Simon Willison’s Weblog

Subscribe

microsoft/phi-4. Here's the official release of Microsoft's Phi-4 LLM, now officially under an MIT license.

A few weeks ago I covered the earlier unofficial versions, where I talked about how the model used synthetic training data in some really interesting ways.

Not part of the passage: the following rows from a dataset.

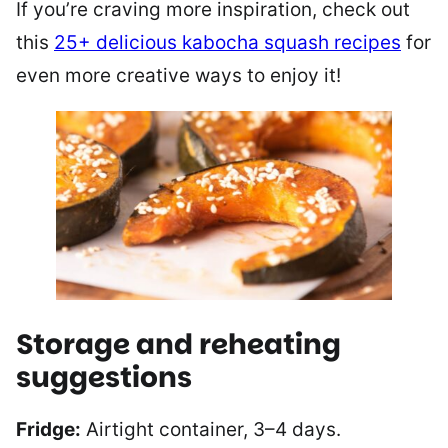
If you’re craving more inspiration, check out
this
25+ delicious kabocha squash recipes
for
even more creative ways to enjoy it!
Storage and reheating
suggestions
Fridge:
Airtight container, 3–4 days.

It benchmarks favorably compared to GPT-4o, suggesting this is yet another example of a GPT-4 class model that can run on a good laptop.

The model already has several available community quantizations. I ran the mlx-community/phi-4-4bit one (a 7.7GB download) using mlx-llm like this:

uv run --with 'numpy<2' --with mlx-lm python -c '
from mlx_lm import load, generate

model, tokenizer = load("mlx-community/phi-4-4bit")

prompt = "Generate an SVG of a pelican riding a bicycle"

if tokenizer.chat_template is not None:
    messages = [{"role": "user", "content": prompt}]
    prompt = tokenizer.apply_chat_template(
        messages, add_generation_prompt=True
    )

response = generate(model, tokenizer, prompt=prompt, verbose=True, max_tokens=2048)
print(response)'

Here's what I got back.

Hardly recognizable pelican on a bicycle

Update: The model is now available via Ollama, so you can fetch a 9.1GB model file using ollama run phi4, after which it becomes available via the llm-ollama plugin.